▸ **Requirement**
Scan the entries below, and for each line that includes the word "page", make a copy.

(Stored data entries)
== == ==

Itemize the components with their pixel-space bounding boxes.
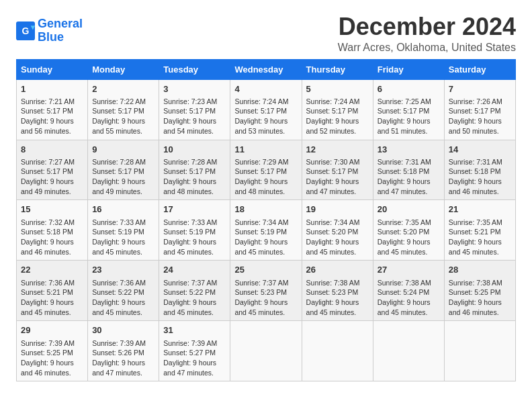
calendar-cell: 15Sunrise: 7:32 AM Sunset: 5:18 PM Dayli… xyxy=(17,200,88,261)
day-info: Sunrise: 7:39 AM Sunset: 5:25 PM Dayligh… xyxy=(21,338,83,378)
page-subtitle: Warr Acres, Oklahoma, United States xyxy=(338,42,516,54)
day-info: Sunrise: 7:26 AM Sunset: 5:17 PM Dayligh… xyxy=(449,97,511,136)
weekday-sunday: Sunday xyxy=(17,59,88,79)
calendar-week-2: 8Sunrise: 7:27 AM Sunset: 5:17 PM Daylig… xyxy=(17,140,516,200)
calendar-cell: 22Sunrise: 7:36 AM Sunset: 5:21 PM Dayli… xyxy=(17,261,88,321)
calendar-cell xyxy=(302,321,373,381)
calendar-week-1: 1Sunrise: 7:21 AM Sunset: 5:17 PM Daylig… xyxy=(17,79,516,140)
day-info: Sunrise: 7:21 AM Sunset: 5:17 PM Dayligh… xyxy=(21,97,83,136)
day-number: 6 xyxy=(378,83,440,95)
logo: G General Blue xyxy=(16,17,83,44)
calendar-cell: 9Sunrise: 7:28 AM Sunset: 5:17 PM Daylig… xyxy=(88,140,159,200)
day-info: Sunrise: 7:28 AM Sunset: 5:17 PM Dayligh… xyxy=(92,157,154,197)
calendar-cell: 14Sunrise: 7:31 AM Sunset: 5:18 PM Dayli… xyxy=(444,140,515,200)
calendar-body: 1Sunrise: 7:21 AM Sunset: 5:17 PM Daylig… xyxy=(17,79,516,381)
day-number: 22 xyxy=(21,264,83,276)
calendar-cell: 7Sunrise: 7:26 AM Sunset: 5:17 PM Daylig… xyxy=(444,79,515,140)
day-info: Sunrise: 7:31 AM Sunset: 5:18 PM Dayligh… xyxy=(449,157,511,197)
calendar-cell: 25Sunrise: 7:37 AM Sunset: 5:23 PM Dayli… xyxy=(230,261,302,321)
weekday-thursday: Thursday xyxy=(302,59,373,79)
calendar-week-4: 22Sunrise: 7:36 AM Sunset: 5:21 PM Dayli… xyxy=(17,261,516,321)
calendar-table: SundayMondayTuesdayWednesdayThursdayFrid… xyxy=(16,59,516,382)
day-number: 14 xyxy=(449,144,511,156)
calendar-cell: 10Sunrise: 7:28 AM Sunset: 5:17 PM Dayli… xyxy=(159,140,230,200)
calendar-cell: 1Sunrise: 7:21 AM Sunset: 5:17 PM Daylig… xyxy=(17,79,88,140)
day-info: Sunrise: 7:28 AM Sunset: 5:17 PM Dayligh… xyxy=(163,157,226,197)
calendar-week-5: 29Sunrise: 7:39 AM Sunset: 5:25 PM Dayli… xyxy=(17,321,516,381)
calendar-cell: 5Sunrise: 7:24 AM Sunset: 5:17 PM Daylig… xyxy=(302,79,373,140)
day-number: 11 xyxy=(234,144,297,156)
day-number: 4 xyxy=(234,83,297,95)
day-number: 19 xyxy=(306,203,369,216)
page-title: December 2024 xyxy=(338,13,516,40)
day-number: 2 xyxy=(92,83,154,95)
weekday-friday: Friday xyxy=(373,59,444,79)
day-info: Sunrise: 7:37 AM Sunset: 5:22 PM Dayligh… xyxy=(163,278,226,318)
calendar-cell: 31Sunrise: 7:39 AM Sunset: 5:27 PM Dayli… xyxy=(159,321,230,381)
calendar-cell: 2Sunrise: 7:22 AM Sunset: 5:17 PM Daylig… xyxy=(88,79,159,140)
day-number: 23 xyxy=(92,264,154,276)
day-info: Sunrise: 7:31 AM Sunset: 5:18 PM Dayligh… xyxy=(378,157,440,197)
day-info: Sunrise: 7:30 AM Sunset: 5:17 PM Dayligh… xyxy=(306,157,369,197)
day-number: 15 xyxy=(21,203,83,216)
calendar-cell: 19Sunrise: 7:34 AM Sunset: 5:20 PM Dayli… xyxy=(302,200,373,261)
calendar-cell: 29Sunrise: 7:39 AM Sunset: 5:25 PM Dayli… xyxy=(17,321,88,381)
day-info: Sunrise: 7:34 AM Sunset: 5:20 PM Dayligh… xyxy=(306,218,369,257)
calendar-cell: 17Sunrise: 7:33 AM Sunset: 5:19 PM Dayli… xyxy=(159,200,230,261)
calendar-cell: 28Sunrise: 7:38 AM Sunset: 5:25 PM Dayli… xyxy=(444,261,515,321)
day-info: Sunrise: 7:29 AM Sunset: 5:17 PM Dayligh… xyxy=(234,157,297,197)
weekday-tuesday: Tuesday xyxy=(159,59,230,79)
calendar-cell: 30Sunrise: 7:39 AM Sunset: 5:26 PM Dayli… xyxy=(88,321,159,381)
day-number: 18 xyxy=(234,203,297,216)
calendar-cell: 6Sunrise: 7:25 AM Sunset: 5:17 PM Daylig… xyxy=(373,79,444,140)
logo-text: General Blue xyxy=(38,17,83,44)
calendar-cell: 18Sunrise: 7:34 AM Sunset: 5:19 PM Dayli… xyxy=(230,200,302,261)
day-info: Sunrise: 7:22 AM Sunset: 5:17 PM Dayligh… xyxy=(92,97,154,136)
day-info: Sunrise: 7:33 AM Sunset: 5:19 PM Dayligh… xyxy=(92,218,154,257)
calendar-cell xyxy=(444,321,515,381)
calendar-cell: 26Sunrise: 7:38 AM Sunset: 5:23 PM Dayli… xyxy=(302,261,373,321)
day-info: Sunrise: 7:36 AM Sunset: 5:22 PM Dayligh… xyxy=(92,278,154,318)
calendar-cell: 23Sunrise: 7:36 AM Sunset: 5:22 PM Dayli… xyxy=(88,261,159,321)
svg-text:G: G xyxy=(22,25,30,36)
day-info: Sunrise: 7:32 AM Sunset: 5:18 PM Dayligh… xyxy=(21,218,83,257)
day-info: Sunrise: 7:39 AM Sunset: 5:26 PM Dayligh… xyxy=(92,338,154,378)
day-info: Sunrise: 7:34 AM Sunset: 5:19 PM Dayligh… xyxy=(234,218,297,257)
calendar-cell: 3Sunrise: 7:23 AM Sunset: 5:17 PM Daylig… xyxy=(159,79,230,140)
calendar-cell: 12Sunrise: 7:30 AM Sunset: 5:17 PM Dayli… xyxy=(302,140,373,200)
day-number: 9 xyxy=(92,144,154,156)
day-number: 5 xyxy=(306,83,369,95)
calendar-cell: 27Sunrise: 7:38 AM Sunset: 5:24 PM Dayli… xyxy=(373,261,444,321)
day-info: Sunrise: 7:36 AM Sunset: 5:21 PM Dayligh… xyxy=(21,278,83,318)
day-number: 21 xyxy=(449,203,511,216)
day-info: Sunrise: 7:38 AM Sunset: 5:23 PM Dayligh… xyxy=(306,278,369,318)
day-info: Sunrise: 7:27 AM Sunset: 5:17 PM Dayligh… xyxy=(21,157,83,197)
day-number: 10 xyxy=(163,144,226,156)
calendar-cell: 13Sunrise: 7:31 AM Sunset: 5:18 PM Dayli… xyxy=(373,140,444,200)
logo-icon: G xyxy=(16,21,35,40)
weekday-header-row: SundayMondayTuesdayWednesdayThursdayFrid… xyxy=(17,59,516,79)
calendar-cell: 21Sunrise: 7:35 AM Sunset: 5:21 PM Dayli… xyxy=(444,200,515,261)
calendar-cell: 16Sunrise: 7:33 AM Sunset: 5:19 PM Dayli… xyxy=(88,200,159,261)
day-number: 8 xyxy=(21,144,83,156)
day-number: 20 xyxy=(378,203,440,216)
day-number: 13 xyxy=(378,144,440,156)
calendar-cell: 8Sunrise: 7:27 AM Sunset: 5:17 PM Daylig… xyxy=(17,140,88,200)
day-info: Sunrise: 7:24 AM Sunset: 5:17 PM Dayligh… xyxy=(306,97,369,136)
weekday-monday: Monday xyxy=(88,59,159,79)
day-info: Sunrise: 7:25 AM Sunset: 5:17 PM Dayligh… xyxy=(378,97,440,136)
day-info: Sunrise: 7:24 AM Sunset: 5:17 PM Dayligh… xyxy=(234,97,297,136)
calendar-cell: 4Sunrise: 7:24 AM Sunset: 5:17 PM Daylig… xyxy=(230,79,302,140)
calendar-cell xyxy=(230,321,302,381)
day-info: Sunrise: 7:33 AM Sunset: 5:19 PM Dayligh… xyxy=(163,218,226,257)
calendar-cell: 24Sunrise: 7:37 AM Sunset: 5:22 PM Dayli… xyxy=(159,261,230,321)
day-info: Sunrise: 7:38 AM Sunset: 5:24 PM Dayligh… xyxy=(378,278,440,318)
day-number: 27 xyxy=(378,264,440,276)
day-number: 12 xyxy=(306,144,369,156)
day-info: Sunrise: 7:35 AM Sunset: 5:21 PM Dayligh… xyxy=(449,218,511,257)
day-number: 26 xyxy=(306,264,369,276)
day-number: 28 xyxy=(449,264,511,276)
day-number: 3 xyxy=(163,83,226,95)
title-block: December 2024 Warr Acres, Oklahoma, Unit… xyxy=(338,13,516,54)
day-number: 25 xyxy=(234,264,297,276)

== == ==

▸ **Result of this exercise**
page-subtitle: Warr Acres, Oklahoma, United States xyxy=(338,42,516,54)
page-title: December 2024 xyxy=(338,13,516,40)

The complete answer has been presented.